Top of Extracted material

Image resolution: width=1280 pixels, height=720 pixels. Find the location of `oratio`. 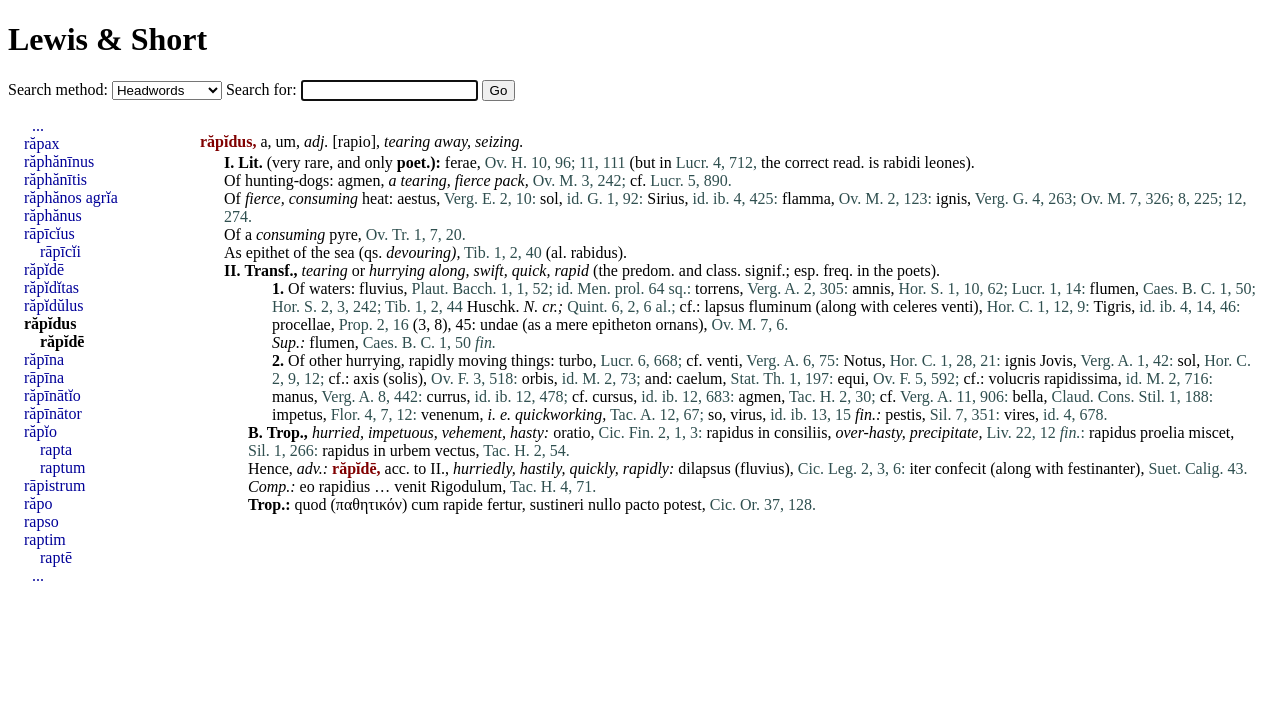

oratio is located at coordinates (571, 432).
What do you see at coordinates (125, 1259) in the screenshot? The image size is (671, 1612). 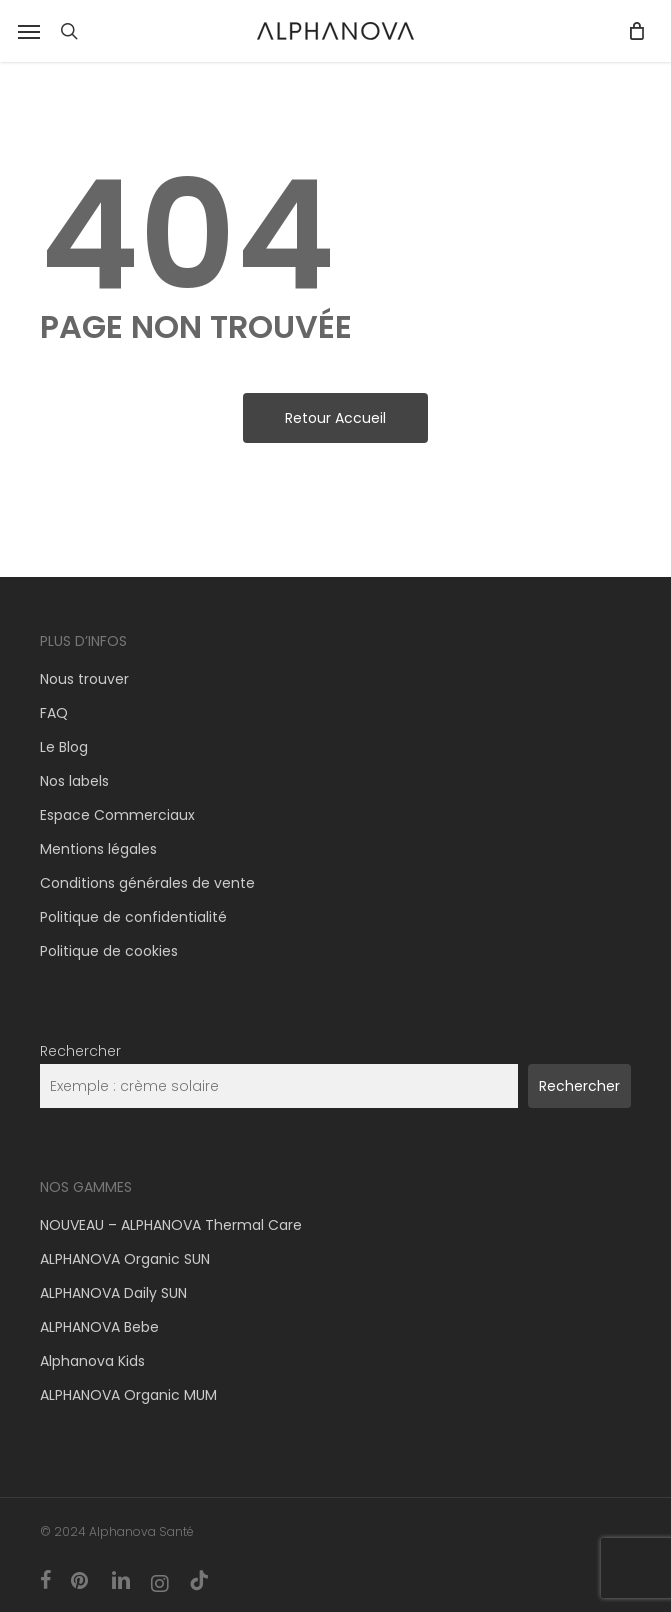 I see `ALPHANOVA Organic SUN` at bounding box center [125, 1259].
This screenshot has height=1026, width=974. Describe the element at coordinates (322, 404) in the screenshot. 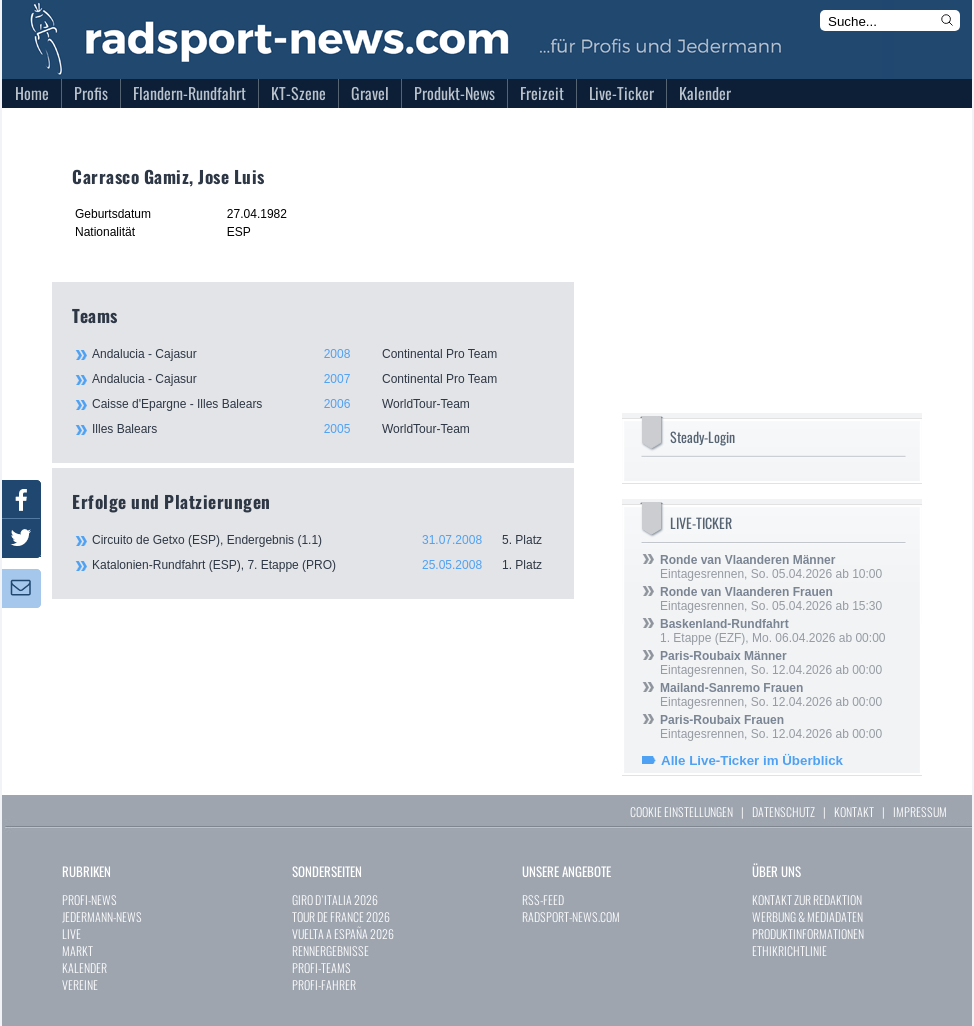

I see `Caisse d'Epargne - Illes Balears` at that location.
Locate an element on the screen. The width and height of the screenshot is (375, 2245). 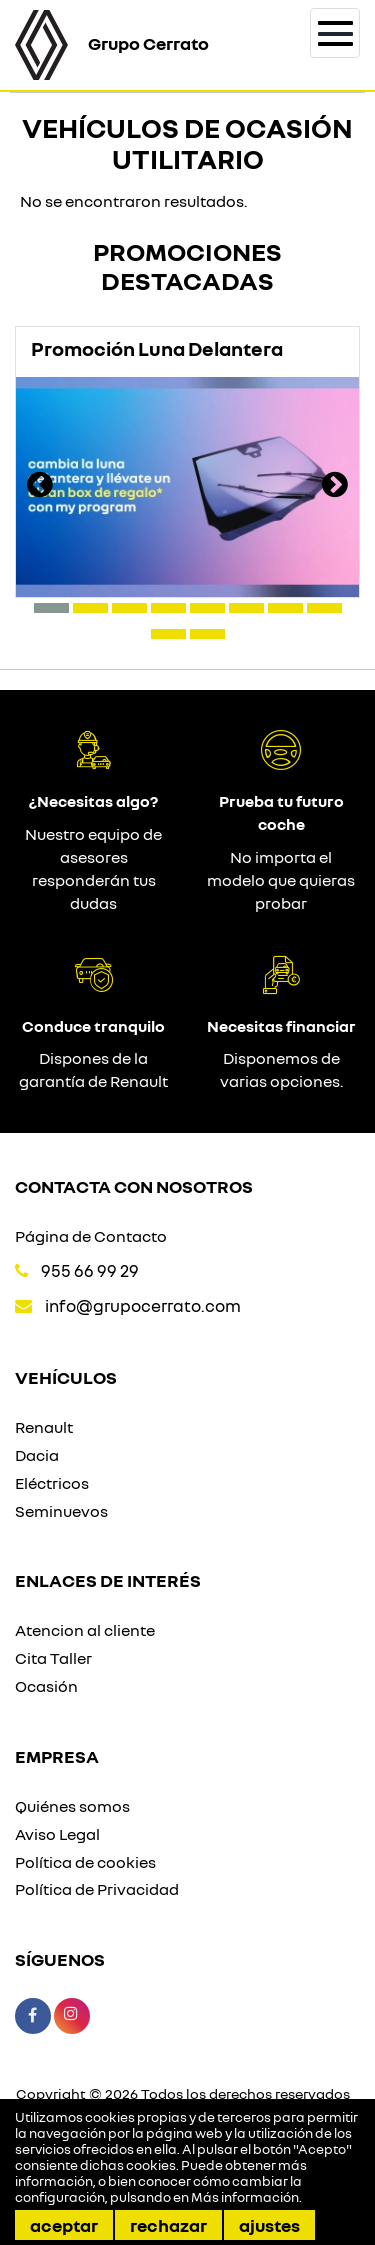
Cita Taller is located at coordinates (53, 1658).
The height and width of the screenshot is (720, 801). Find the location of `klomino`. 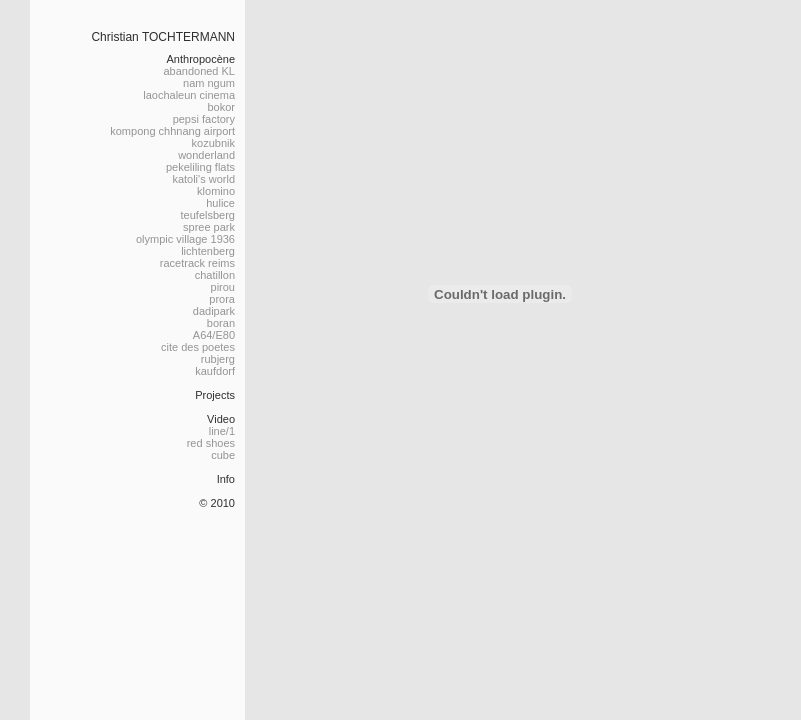

klomino is located at coordinates (216, 191).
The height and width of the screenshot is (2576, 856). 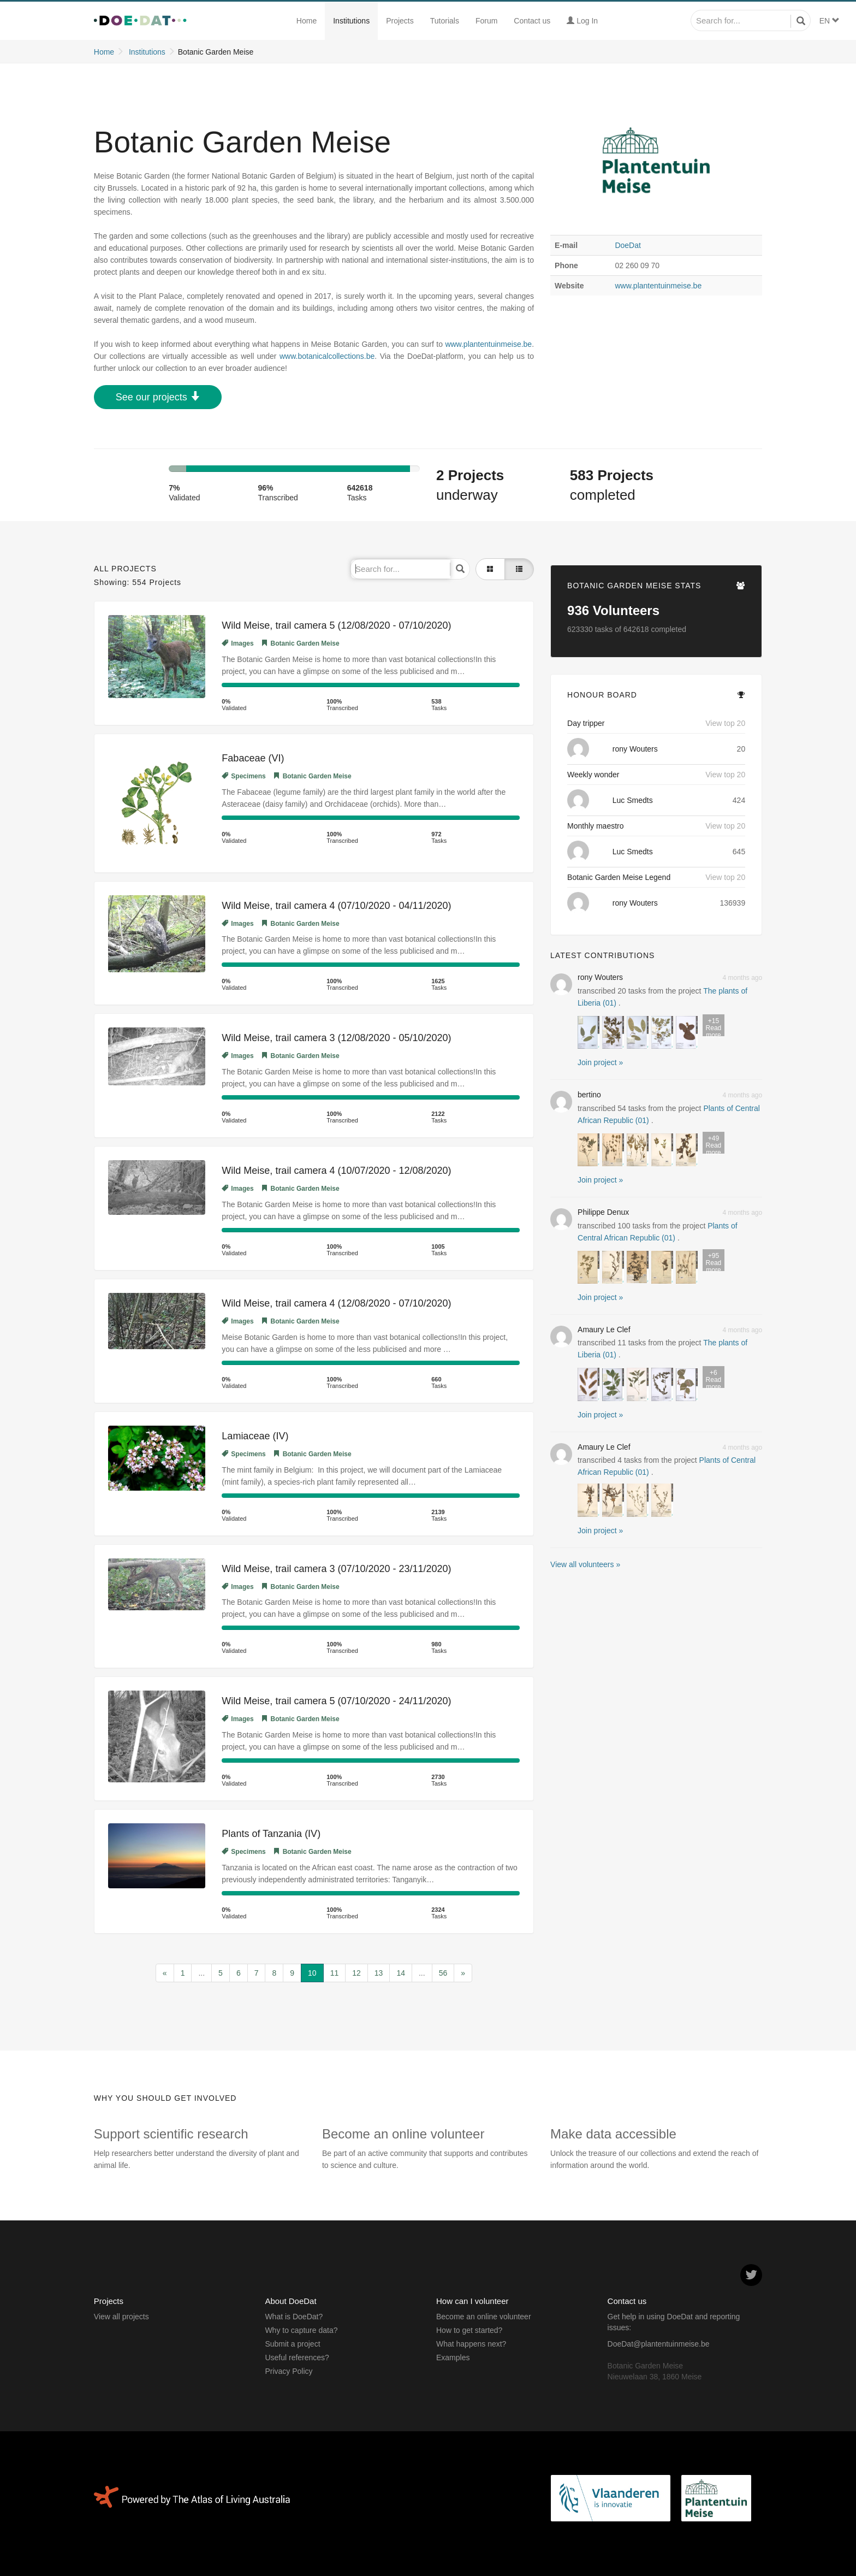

Bottom of Extracted material

### Brief
Begin with the line containing "This screenshot has" and end with the last line of the entries above. Copy those lines exactly, both ends included, and drop every picture.

### Written answer
This screenshot has height=1026, width=974. Describe the element at coordinates (322, 404) in the screenshot. 

I see `Caisse d'Epargne - Illes Balears` at that location.
Locate an element on the screen. The width and height of the screenshot is (375, 2245). 
Cita Taller is located at coordinates (53, 1658).
The height and width of the screenshot is (720, 801). Find the location of `klomino`. 

klomino is located at coordinates (216, 191).
The height and width of the screenshot is (2576, 856). 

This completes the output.